Clinical studies in humans
Pete Williams' group now wants to push on by creating tangible benefits for patients.
"We are initiating clinical trials in humans. I strategically set up this laboratory at St. Erik Eye Hospital, where we can collaborate with clinicians in addition to getting access to human samples, which we can use to better understand glaucoma pathogenesis and identify novel biomarkers for disease."
One problem associated with clinical glaucoma studies is the length of time they take, normally five to ten years. However, new methods can be employee to study electrophysiological function and visual function allowing researchers to accelerate the time taken to see degenerative changes in glaucoma.
"The interest in our project has grown, which is gratifying. We now have new technology and new methods to draw on in glaucoma research as we head into the next decade," concludes Pete Williams.
Text: Henrik Möller
Facts about glaucoma
Glaucoma is a complex disease that occurs in two forms: one where loss of vision comes on slowly, and a rarer acute form. St. Erik Eye Hospital conducts intensive research into better treatment for glaucoma patients.
- Approximately 100,000 people in Sweden have been diagnosed with glaucoma.

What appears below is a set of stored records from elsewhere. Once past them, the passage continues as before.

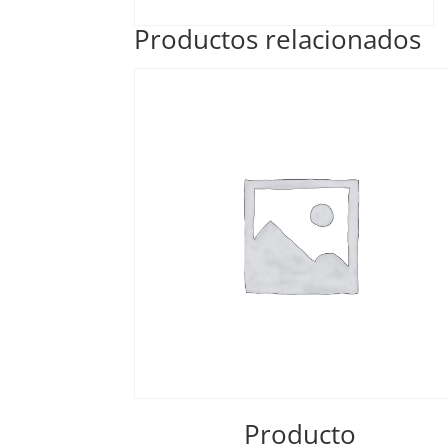
Productos relacionados
Producto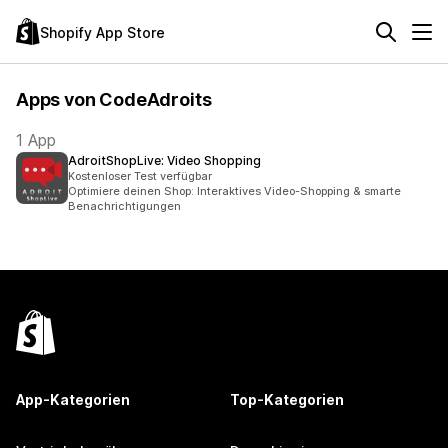
Shopify App Store
Apps von CodeAdroits
1 App
AdroitShopLive: Video Shopping
Kostenloser Test verfügbar
Optimiere deinen Shop: Interaktives Video-Shopping & smarte
Benachrichtigungen
App-Kategorien
Top-Kategorien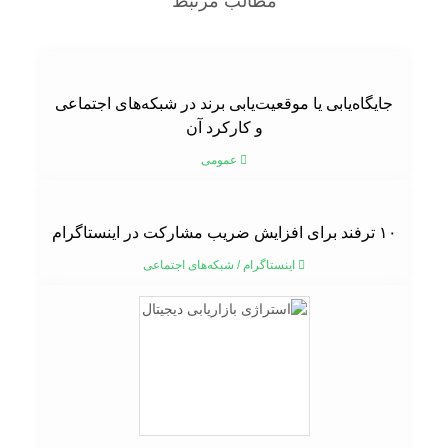
مطالب مرتبط
جایگاه‌یابی یا موقعیت‌یابی برند در شبکه‌های اجتماعی
و کارکرد آن
عمومی
۱۰ ترفند برای افزایش ضریب مشارکت در اینستاگرام
اینستاگرام
/
شبکه‌های اجتماعی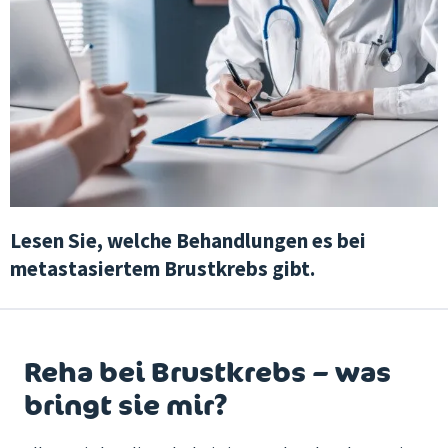
Lesen Sie, welche Behandlungen es bei
metastasiertem Brustkrebs gibt.
Reha bei Brustkrebs – was
bringt sie mir?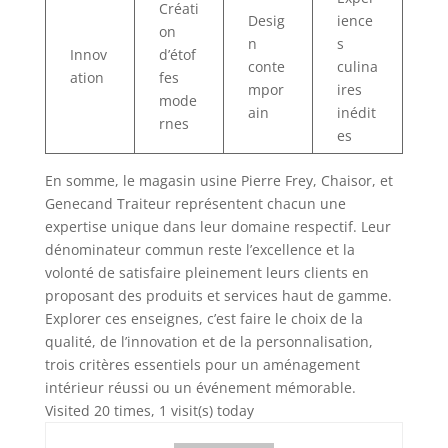
Créati
Desig
ience
on
n
s
Innov
d’étof
conte
culina
ation
fes
mpor
ires
mode
ain
inédit
rnes
es
En somme, le magasin usine Pierre Frey, Chaisor, et
Genecand Traiteur représentent chacun une
expertise unique dans leur domaine respectif. Leur
dénominateur commun reste l’excellence et la
volonté de satisfaire pleinement leurs clients en
proposant des produits et services haut de gamme.
Explorer ces enseignes, c’est faire le choix de la
qualité, de l’innovation et de la personnalisation,
trois critères essentiels pour un aménagement
intérieur réussi ou un événement mémorable.
Visited 20 times, 1 visit(s) today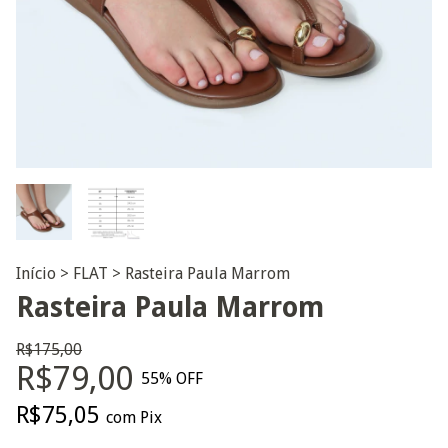
Início
>
FLAT
>
Rasteira Paula Marrom
Rasteira Paula Marrom
R$175,00
R$79,00
55
% OFF
R$75,05
com
Pix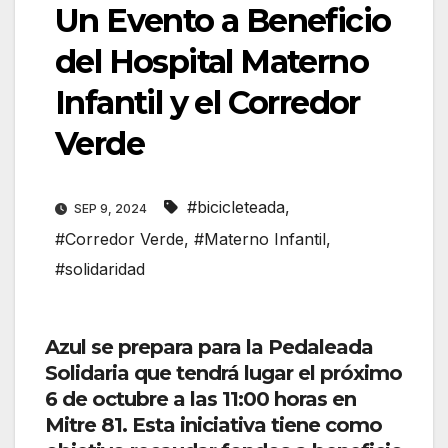
Un Evento a Beneficio
del Hospital Materno
Infantil y el Corredor
Verde
#bicicleteada
,
SEP 9, 2024
#Corredor Verde
,
#Materno Infantil
,
#solidaridad
Azul se prepara para la
Pedaleada
Solidaria
que tendrá lugar el próximo
6 de octubre a las 11:00 horas
en
Mitre 81
. Esta iniciativa tiene como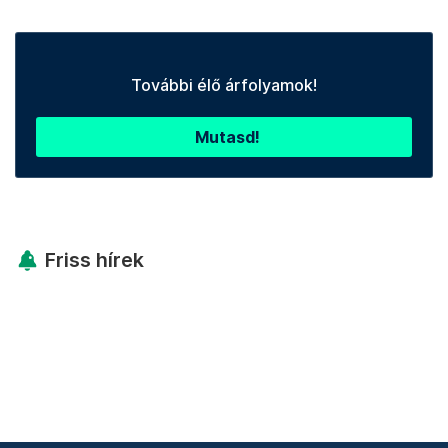
További élő árfolyamok!
Mutasd!
Friss hírek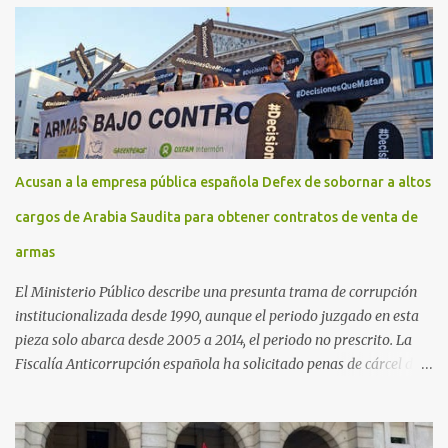
Acusan a la empresa pública española Defex de sobornar a altos
cargos de Arabia Saudita para obtener contratos de venta de
armas
El Ministerio Público describe una presunta trama de corrupción
institucionalizada desde 1990, aunque el periodo juzgado en esta
pieza solo abarca desde 2005 a 2014, el periodo no prescrito. La
Fiscalía Anticorrupción española ha solicitado penas de cárcel de
hasta 29 años por diversos delitos de corrupción a ocho personas,
presuntamente cometidos durante las ventas de material militar a
Arabia Saudita a través de la empresa pública española Defex,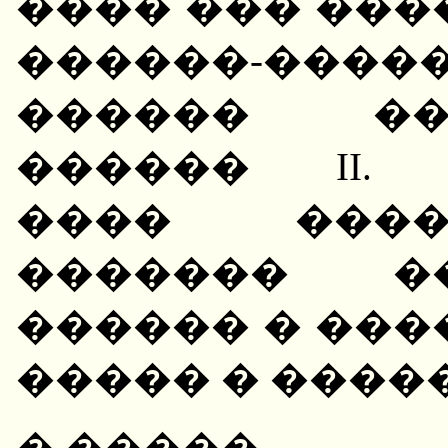
���� ��� ���
������-����
������ ��
������ II.
���� ����
������� �
������ � ���
����� � ����
�.�����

- Another 100,000 or so are undiagnosed.
- Elevated intraocular pressure, age, and genetics are the predominant risk factors.
RNA-sequencing
- Cells contain sequences of DNA (deoxyribonucleic acid) and RNA (ribonucleic acid).
- The DNA sequence makes up the inherited genetic information in cells, while RNA sequences translate the information in the DNA that determines how the genes will be expressed.
- RNA sequencing is a modern technique that is used to map and describe which genes are active and how active they are in a certain tissue at a certain point in time.